Le régime du Nil
En amont, au sortir des lacs Victoria et Kioga, le régime du fleuve est pondéré par les nappes lacustres, si bien que les débits des mois extrêmes, exprimés en coefficients mensuels, ne sont que de 1,11 en septembre-octobre et 0,85 en mars, l'écoulement présentant un seul maximum en juin et un seul minimum en février.
Les émissaires des lacs Édouard et Albert, qui apportent leur eau au Nil Victoria, connaissent la même pondération dans leur écoulement, mais avec un régime un peu plus complexe faisant alterner deux périodes de hautes eaux relatives, en décembre-janvier et mai-juin, que séparent deux phases d'étiage en avril et juillet-août.
Ces eaux, dont l'écoulement ne présente guère de contrastes saisonniers, se rassemblent dans le Bahr el-Djebel dont le régime, à Mongalla, reste encore très pondéré, avec un faible maximum d'août-septembre et un minimum peu marqué de février, l'apport des affluents tropicaux reçus en cours de route modifiant l'organisation de l'écoulement née dans la portion équatoriale du bassin.
C'est un fleuve considérablement amoindri par l'évaporation, et privé de la moitié de son écoulement, qui s'échappe de la cuvette du Bahr el-Ghazal pour recevoir bientôt un fort apport estival venu des montagnes d'Abyssinie par l'intermédiaire du Sobat, du Nil bleu et de l'Atbara. Chacun de ces puissants affluents présente un régime de type tropical boréal, mais l'irrégularité de l'écoulement et le manque de pondération se font de plus en plus sentir du sud vers le nord. Ainsi, tandis que le Sobat voit ses débits mensuels extrêmes varier entre 0,23 (avril) et 1,76 (novembre), ceux du Nil bleu oscillent, déjà, entre 0,07 (avril) et 3,45 (septembre), tandis que l'Atbara est à sec de janvier à mai, le coefficient mensuel s'élevant à 5,56 en août, lors du maximum saisonnier, lequel se fait de plus en plus précoce du sud au nord.

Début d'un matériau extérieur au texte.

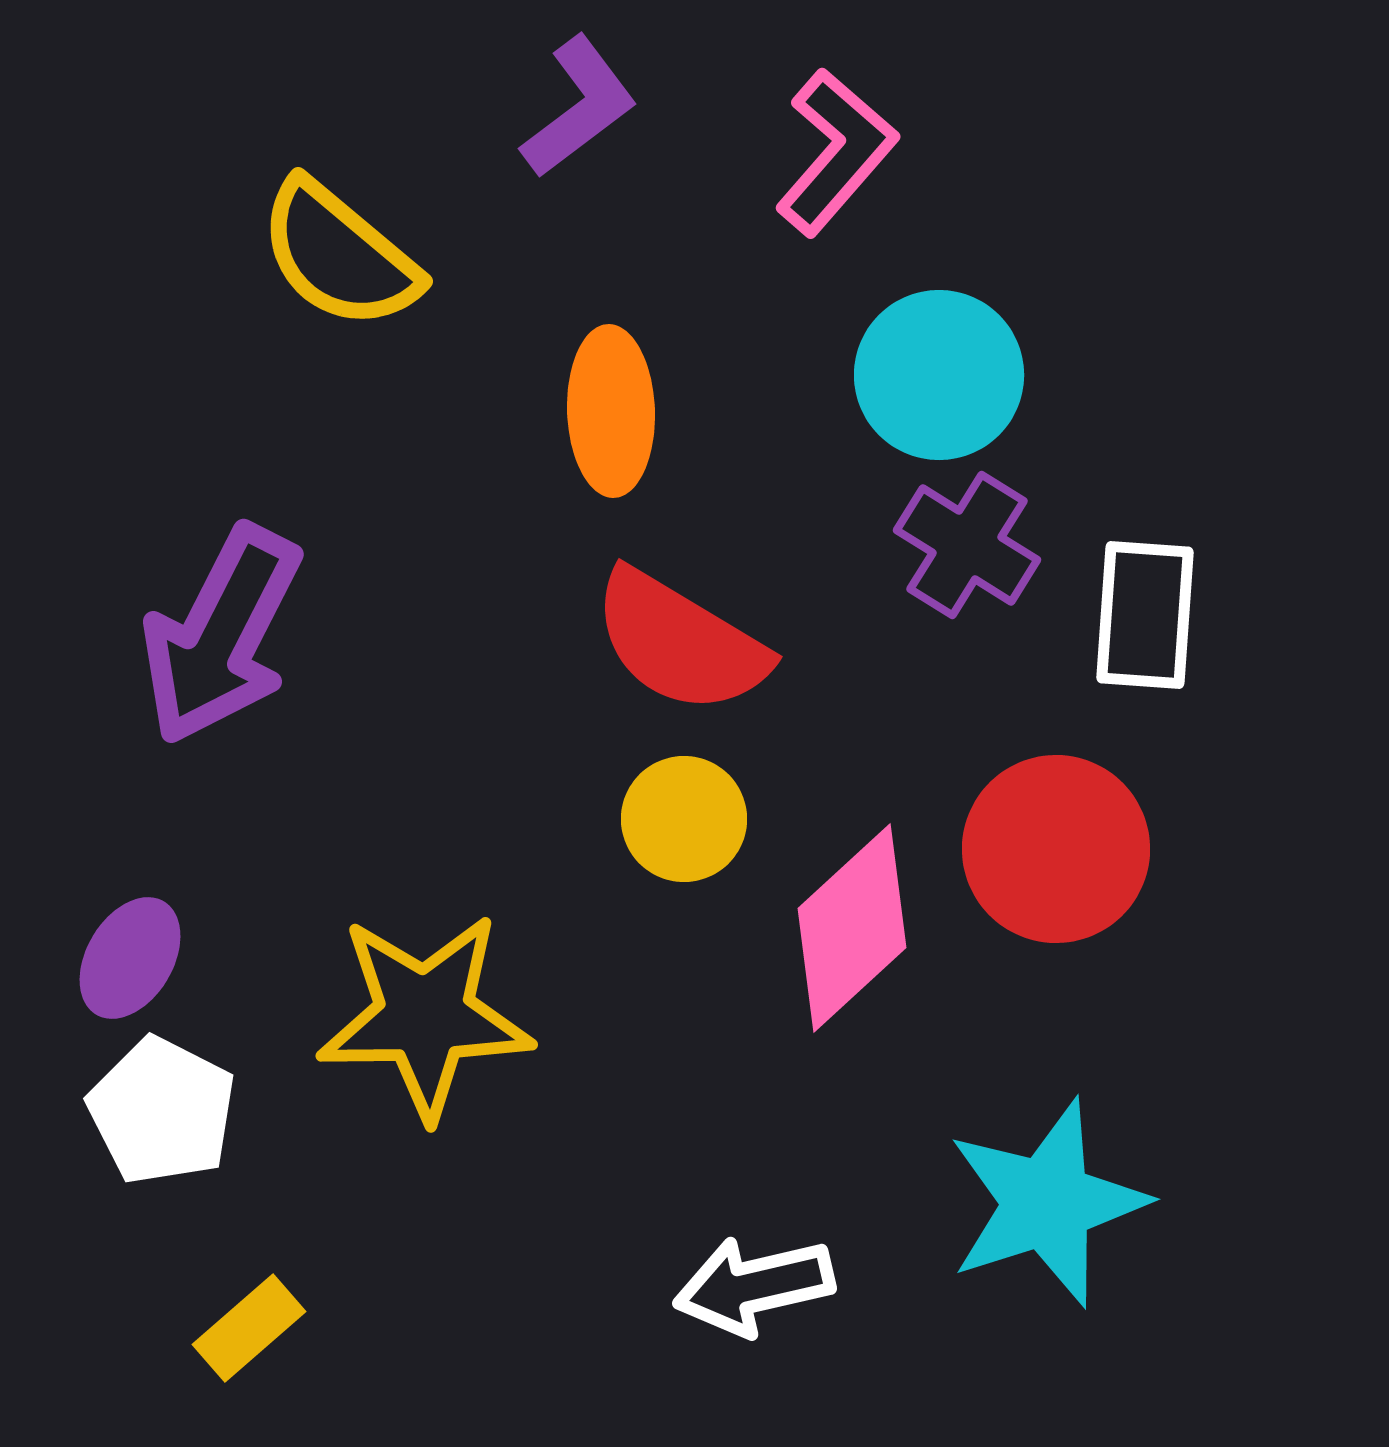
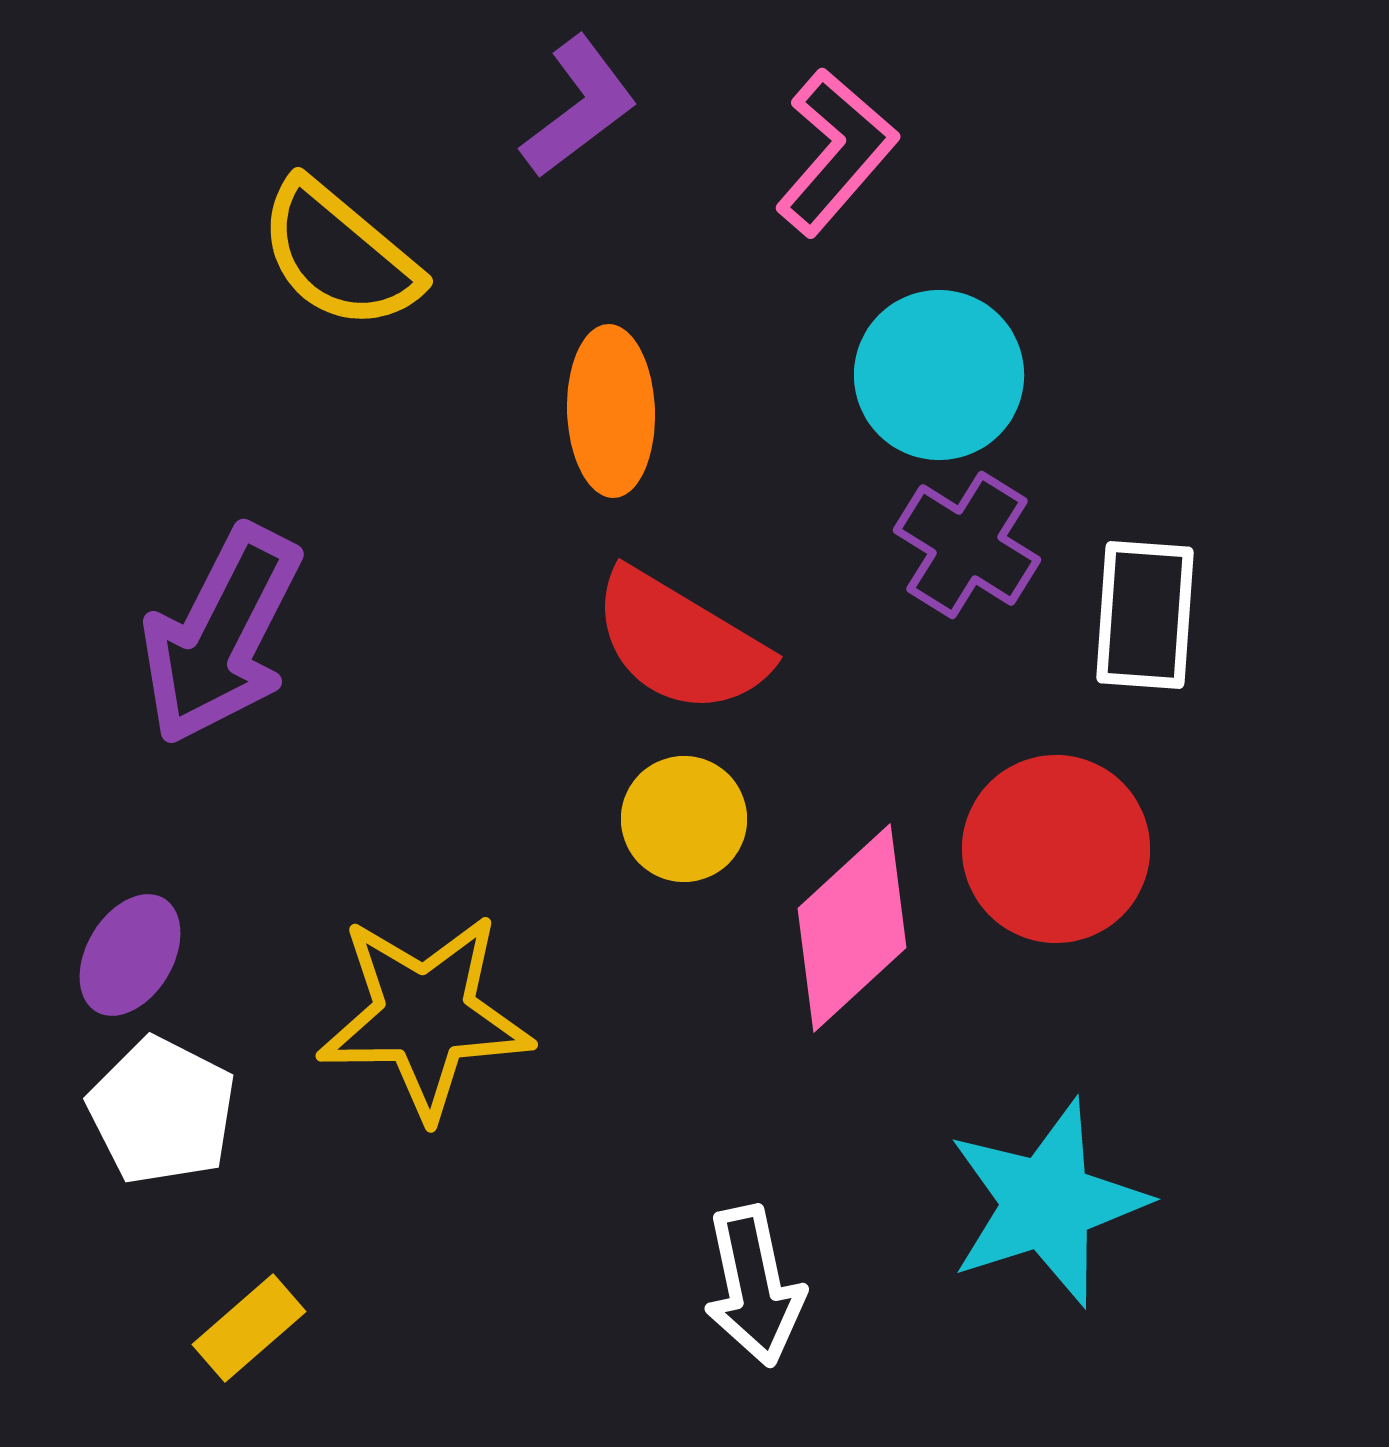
purple ellipse: moved 3 px up
white arrow: rotated 89 degrees counterclockwise
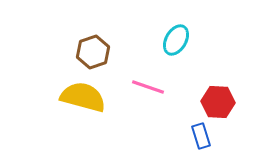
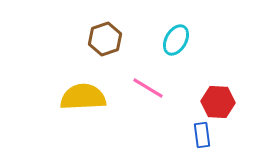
brown hexagon: moved 12 px right, 13 px up
pink line: moved 1 px down; rotated 12 degrees clockwise
yellow semicircle: rotated 18 degrees counterclockwise
blue rectangle: moved 1 px right, 1 px up; rotated 10 degrees clockwise
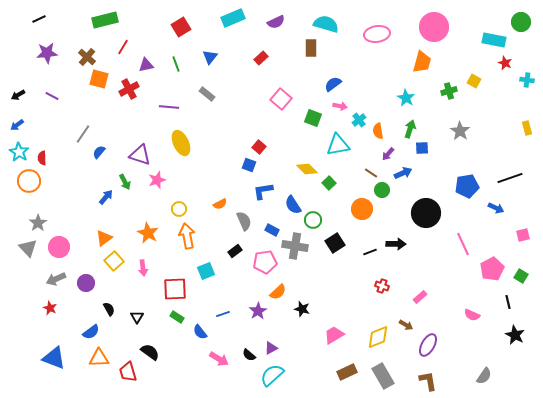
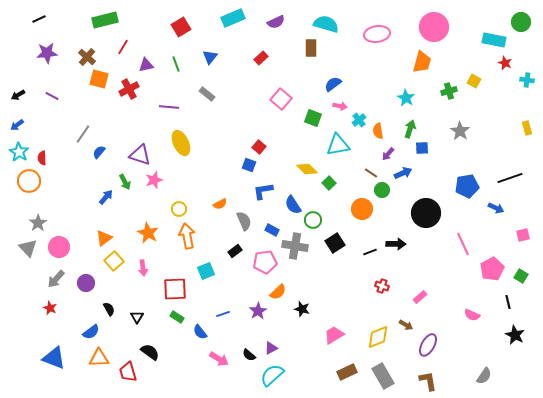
pink star at (157, 180): moved 3 px left
gray arrow at (56, 279): rotated 24 degrees counterclockwise
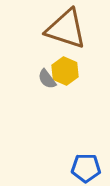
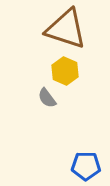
gray semicircle: moved 19 px down
blue pentagon: moved 2 px up
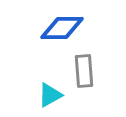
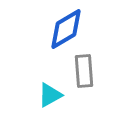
blue diamond: moved 4 px right, 1 px down; rotated 30 degrees counterclockwise
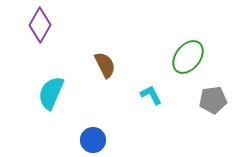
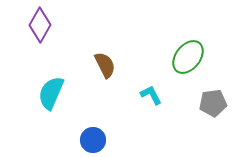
gray pentagon: moved 3 px down
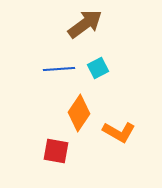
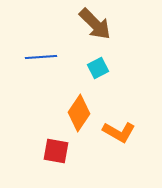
brown arrow: moved 10 px right; rotated 81 degrees clockwise
blue line: moved 18 px left, 12 px up
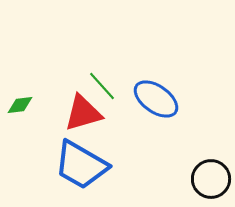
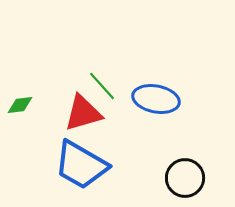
blue ellipse: rotated 24 degrees counterclockwise
black circle: moved 26 px left, 1 px up
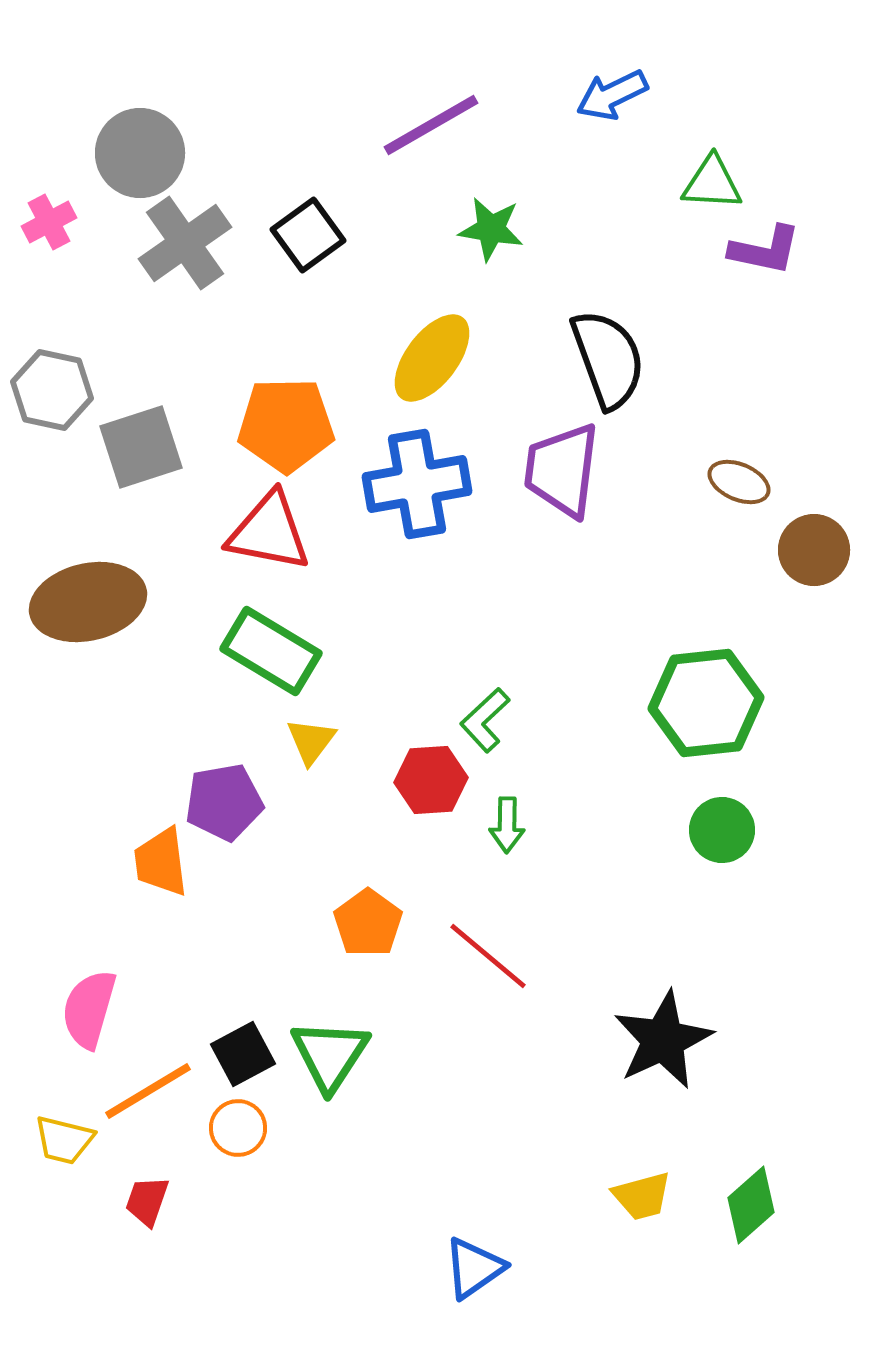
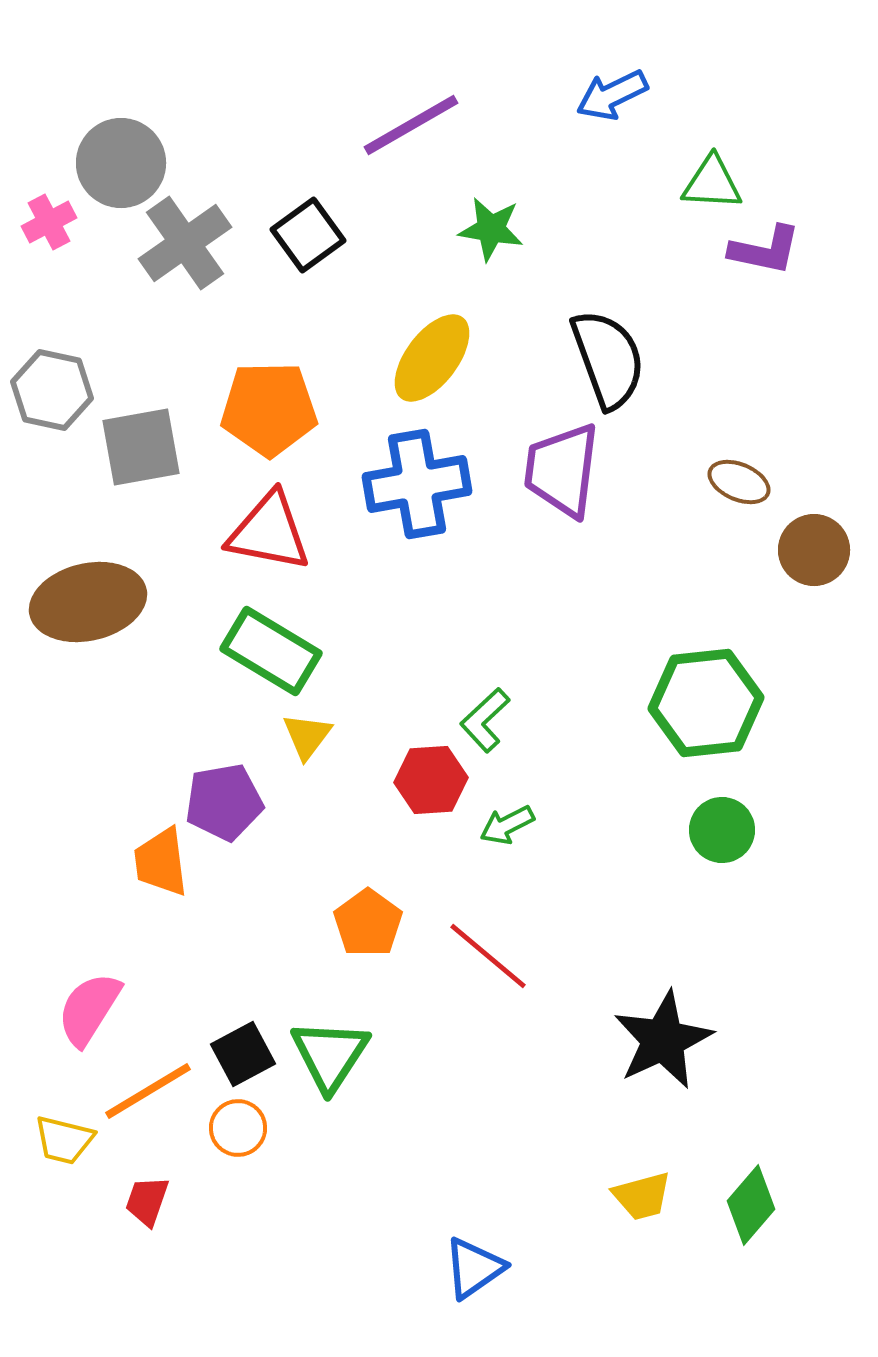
purple line at (431, 125): moved 20 px left
gray circle at (140, 153): moved 19 px left, 10 px down
orange pentagon at (286, 425): moved 17 px left, 16 px up
gray square at (141, 447): rotated 8 degrees clockwise
yellow triangle at (311, 741): moved 4 px left, 5 px up
green arrow at (507, 825): rotated 62 degrees clockwise
pink semicircle at (89, 1009): rotated 16 degrees clockwise
green diamond at (751, 1205): rotated 8 degrees counterclockwise
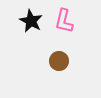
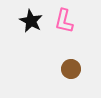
brown circle: moved 12 px right, 8 px down
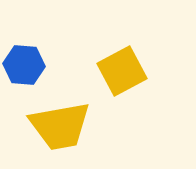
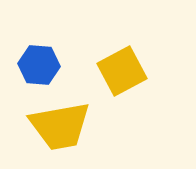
blue hexagon: moved 15 px right
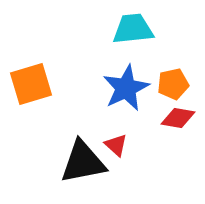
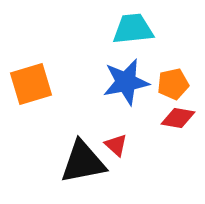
blue star: moved 6 px up; rotated 15 degrees clockwise
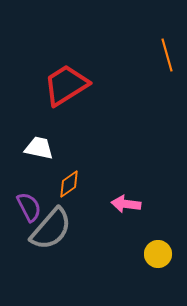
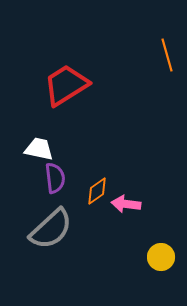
white trapezoid: moved 1 px down
orange diamond: moved 28 px right, 7 px down
purple semicircle: moved 26 px right, 29 px up; rotated 20 degrees clockwise
gray semicircle: rotated 6 degrees clockwise
yellow circle: moved 3 px right, 3 px down
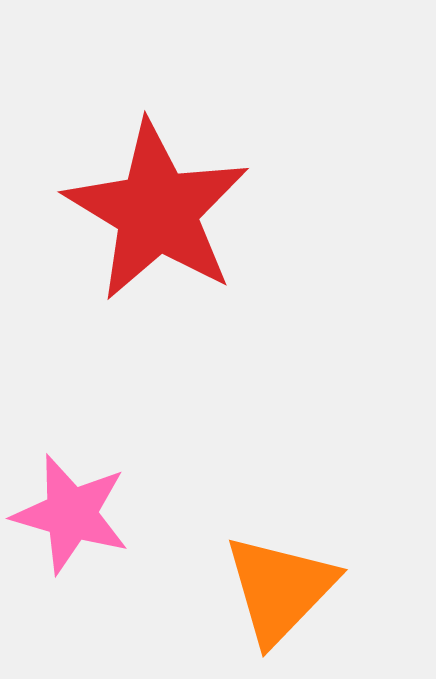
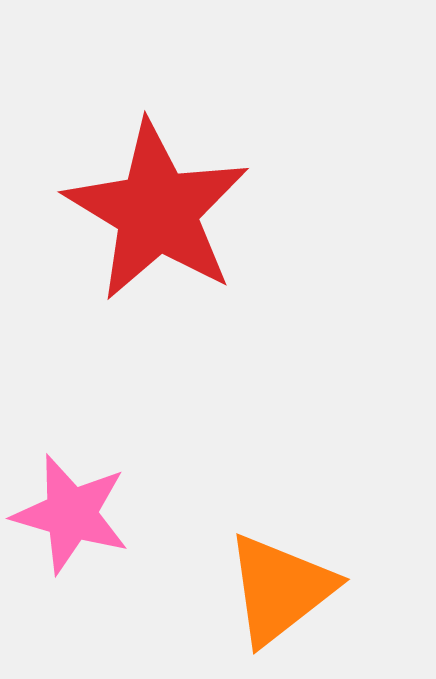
orange triangle: rotated 8 degrees clockwise
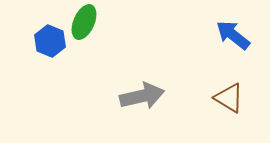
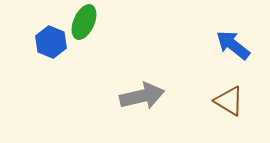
blue arrow: moved 10 px down
blue hexagon: moved 1 px right, 1 px down
brown triangle: moved 3 px down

Après avoir reçu l'Atbara, le Nil, qu'aucun affluent ne rejoindra plus, fonctionne comme une simple artère de transit dont le débit s'appauvrit régulièrement vers l'aval du fait de l'évaporation et des prélèvements opérés par les irrigants. Lors de l'entrée en Égypte, en mai, avec un coefficient mensuel de débit égal à 0,21, l'essentiel du débit est assuré par le Nil blanc et le Sobat (83 p. 100 de l'écoulement), le Nil bleu n'apportant que 17 p. 100 du débit et l'Atbara étant à sec. Au contraire, en période de hautes eaux, l'apport des fleuves abyssins devient décisif : ainsi, en septembre, avec un coefficient mensuel d'écoulement égal à 3,1, le Nil bleu fournit 68 p. 100 du débit et l'Atbara 22 p. 100, la part du Nil blanc et du Sobat tombant à 10 p. 100. L'Abyssinie fournit donc au Nil égyptien un apport décisif en eau d'irrigation mais, même sans cette contribution, les eaux du Nil blanc parviendraient à la mer en toutes saisons. Le fleuve, réduit au Nil blanc et au Sobat, aurait, à Wadi-Halfa, un débit variant, dans l'année, entre 400 et 1 000 m3/s et ce sont les eaux du Nil blanc qui évitent au fleuve de s'assécher en mars-mai alors que les rivières d'Abyssinie connaissent des maigres accentués. Mais seule l'eau venue d'Éthiopie fait du Nil un grand fleuve dispensateur de vie, bien que le module de l'écoulement, 2 800 m3/s à Wadi-Halfa, soit fort modeste, ne représentant qu'un apport de 0,93 l/s par kilomètre carré de bassin.